Bennett supervised the beginning of microfilming by the society. In 1946 Bennett was assigned by the Utah Genealogical Society to approach the officials of record repositories in the Eastern United States for official permission to microfilm their records, in exchange for a microfilm copy of the records they filmed. Another enticement was that the Society would permanently hold "security copies" on film of otherwise irreplaceable documents, should anything happen to the original records. While Ernst Koehler made the microfilms, Bennett traveled from state to state finding people who would allow the society to film their records. Through these efforts records from nine eastern states were microfilmed.
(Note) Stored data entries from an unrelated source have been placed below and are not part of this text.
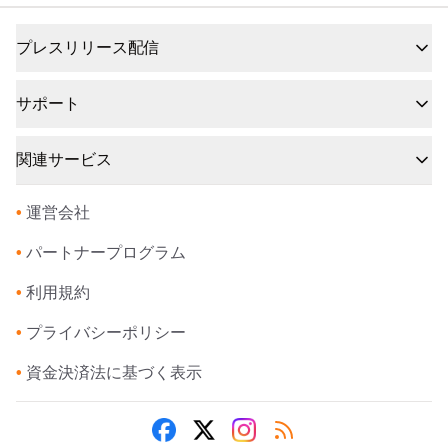
プレスリリース配信
サポート
関連サービス
•
運営会社
•
パートナープログラム
•
利用規約
•
プライバシーポリシー
•
資金決済法に基づく表示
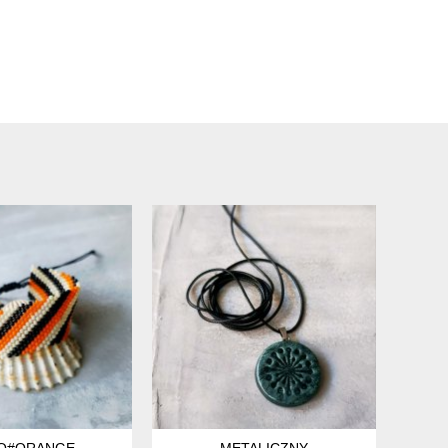
O#ORANGE
METALICZNY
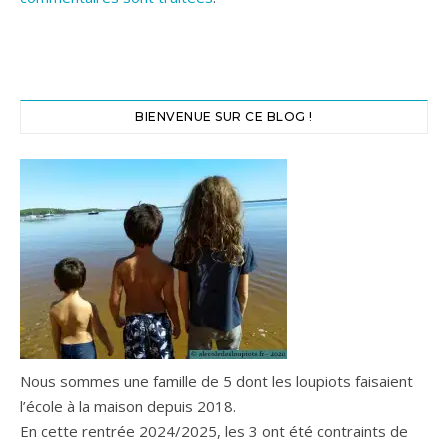
BIENVENUE SUR CE BLOG !
Nous sommes une famille de 5 dont les loupiots faisaient
l’école à la maison depuis 2018.
En cette rentrée 2024/2025, les 3 ont été contraints de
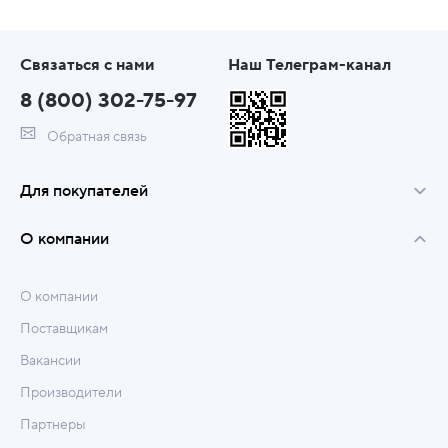
Связаться с нами
Наш Телеграм-канал
8 (800) 302-75-97
Обратная связь
Для покупателей
О компании
О компании
Поставщикам
Вакансии
Производители
Партнеры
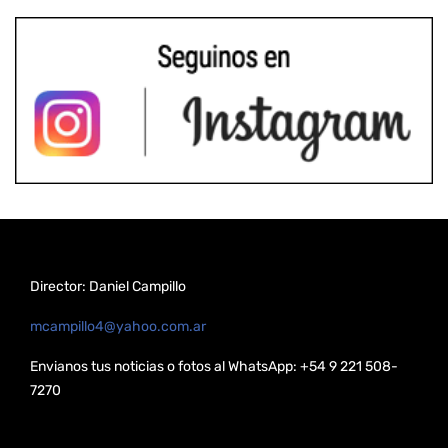
Director: Daniel Campillo
mcampillo4@yahoo.com.ar
Envianos tus noticias o fotos al WhatsApp: +54 9 221 508-
7270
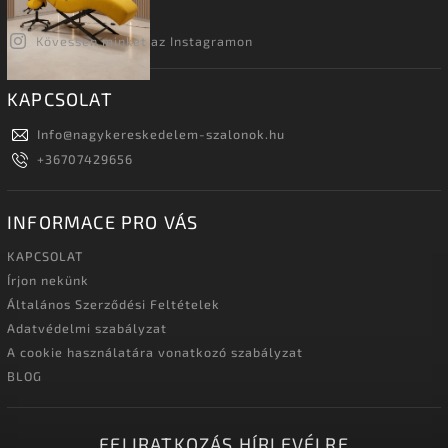
Kövessen minket az Instagramon
KAPCSOLAT
Info
@
nagykereskedelem-szalonok.hu
+36707429656
INFORMACE PRO VÁS
KAPCSOLAT
Írjon nekünk
Általános Szerződési Feltételek
Adatvédelmi szabályzat
A cookie használatára vonatkozó szabályzat
BLOG
FELIRATKOZÁS HÍRLEVÉLRE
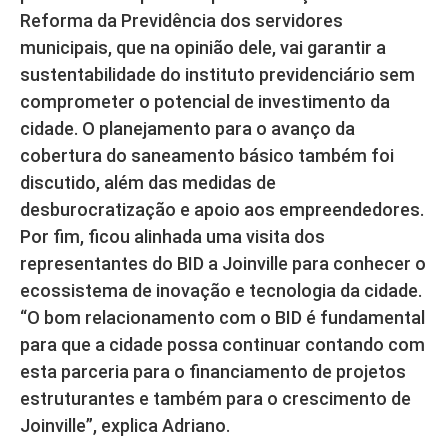
Reforma da Previdência dos servidores
municipais, que na opinião dele, vai garantir a
sustentabilidade do instituto previdenciário sem
comprometer o potencial de investimento da
cidade. O planejamento para o avanço da
cobertura do saneamento básico também foi
discutido, além das medidas de
desburocratização e apoio aos empreendedores.
Por fim, ficou alinhada uma visita dos
representantes do BID a Joinville para conhecer o
ecossistema de inovação e tecnologia da cidade.
“O bom relacionamento com o BID é fundamental
para que a cidade possa continuar contando com
esta parceria para o financiamento de projetos
estruturantes e também para o crescimento de
Joinville”, explica Adriano.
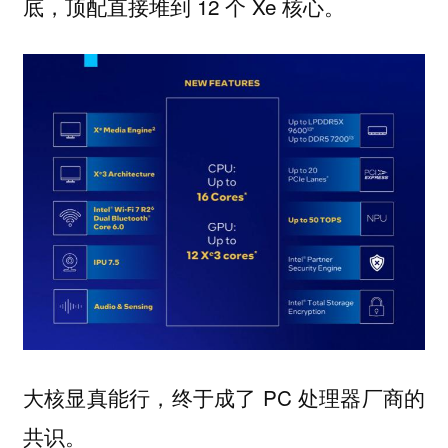
底，顶配直接堆到 12 个 Xe 核心。
大核显真能行，终于成了 PC 处理器厂商的
共识。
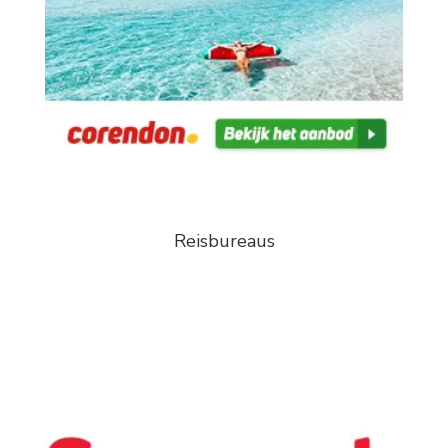
Reisbureaus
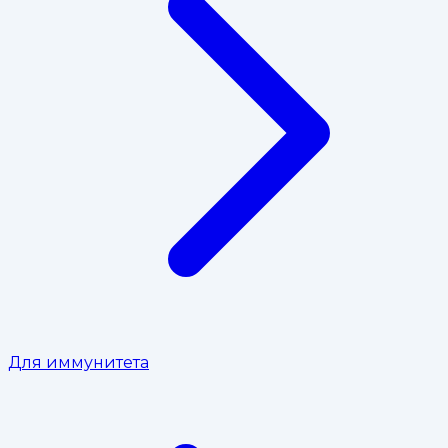
Для иммунитета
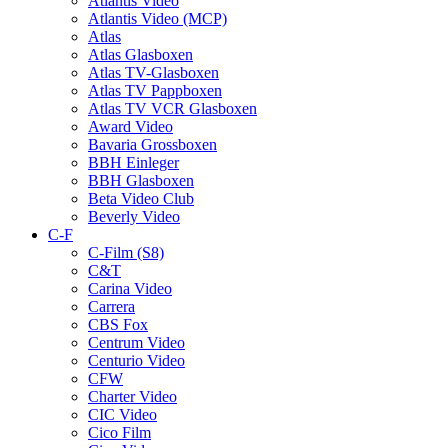
Atlantis Video
Atlantis Video (MCP)
Atlas
Atlas Glasboxen
Atlas TV-Glasboxen
Atlas TV Pappboxen
Atlas TV VCR Glasboxen
Award Video
Bavaria Grossboxen
BBH Einleger
BBH Glasboxen
Beta Video Club
Beverly Video
C-F
C-Film (S8)
C&T
Carina Video
Carrera
CBS Fox
Centrum Video
Centurio Video
CFW
Charter Video
CIC Video
Cico Film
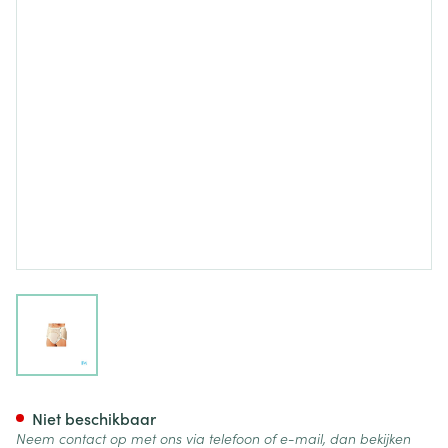
View larger image
Suprima 1252 Slip Pvc Breed 
Niet beschikbaar
Neem contact op met ons via telefoon of e-mail, dan bekijken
In 1947 he was sent to Europe for four months representing the Genealogical Society in making contacts in England, Wales, the Netherlands, Norway and Italy for permission to microfilm extensive collections of parish registers, probate, census and military records. In 1948 he went to Europe again to complete microfilming arrangements in these countries and in Germany, Switzerland and France, and he also supervised the copying of the Vaudois Protestant records from Italy.

In November 1962 he was elected a Fellow of the American Society of Genealogists.

Bennett was appointed Supervisor of Genealogical Education for the Society and throughout the LDS Church in 1963, with responsibility for approval of all instructors of genealogical courses given by BYU, and of general courses given by the Genealogical Society. He also served on Committees of Microfilm Planning, Records Approval, Education and Publication. He was appointed a member of the Priesthood Genealogical Conference Staff, assigned to go with General Authorities to quarterly Stake conferences to stress genealogy.

In 1964 the Board of Trustees of the Society approved a Branch Library program, and Bennett was appointed Librarian in charge of the new program. He organized and guided each of the 21 branch libraries that opened between 1964 and August 1965.

Bennett died of a heart attack August 28, 1965, at age 69 in American Fork, en route to a Priesthood Genealogical assignment in Provo, and was buried September 1 in the Salt Lake City Cemetery.

==Works==

Bennett wrote genealogy manuals used by the LDS Sunday Schools, Relief Society, and BYU. A number of his writings were printed in the Improvement Era, The Instructor, and the Church News.

His most famous work was Saviors on Mount Zion, which was used as a manual by the LDS Church Sunday School in 1950.

His other works include A Guide for Genealogical Research; Valiant in the Faith: Gardner and Sarah Snow and their Family (with Ella M. Bennett and Barbara Bennett Roach); Our Legacy from William and Elizabeth New: New, Neat, Nate, Passey, Oakey, Ellsworth families with Blanche Bennett Nordgren; Searching with Success: a genealogical text; Family Exaltation; Finding your Forefathers in America and Proving your Pedigree.

He also published journal articles including "The Vaudois of the Alpine Valleys and their Contribution to Utah and Latter-day Saint History" in the Winter 1960 edition of BYU Studies. An article he wrote on the descendants of Richard Bennett of Virginia was published in the William & Mary Quarterly in 1936.

Hymns
Alexander Schreiner, Tabernacle Organist and fellow Sunday School Board member asked Bennett to write the words for a hymn on temple service for a new hymn book to be published in 1948. "Holy Temples on Mount Zion" was the poem chosen from the two he wrote, and was set to music by Schreiner. It is hymn #289 in the 1985 English-language LDS Hymnal.

Television
In the first series of its kind to be produced on television, Bennett presented a series of 42 TV shows on genealogy in 1954 over KDYL-TV, sponsored by Brigham Young University and the Utah Genealogical Society. He was author and moderator of the program, and was assisted by Mrs. Arta Ballif of the BYU Speech Department. "What's Your Name?" demonstrated interesting phases of genealogical research, and the first one featured the pedigree of President Eisenhower. Other interesting pedigrees demonstrating the principles and procedure of research followed. During the half-hour program, many individuals themselves were introduced and took part on each program.